> **INSTRUCTIONS FOR THE TASK**: Lines from the one containing "Stive Morgan - Uran (2026) FLAC" through the last line of the records below are to be repeated exactly.

(Page images and extracted text)
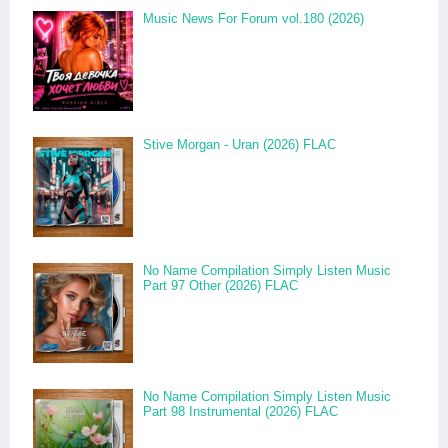
Music News For Forum vol.180 (2026)
Stive Morgan - Uran (2026) FLAC
No Name Compilation Simply Listen Music
Part 97 Other (2026) FLAC
No Name Compilation Simply Listen Music
Part 98 Instrumental (2026) FLAC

> **ANSWER TO THIS EXERCISE**:
Stive Morgan - Uran (2026) FLAC
No Name Compilation Simply Listen Music
Part 97 Other (2026) FLAC
No Name Compilation Simply Listen Music
Part 98 Instrumental (2026) FLAC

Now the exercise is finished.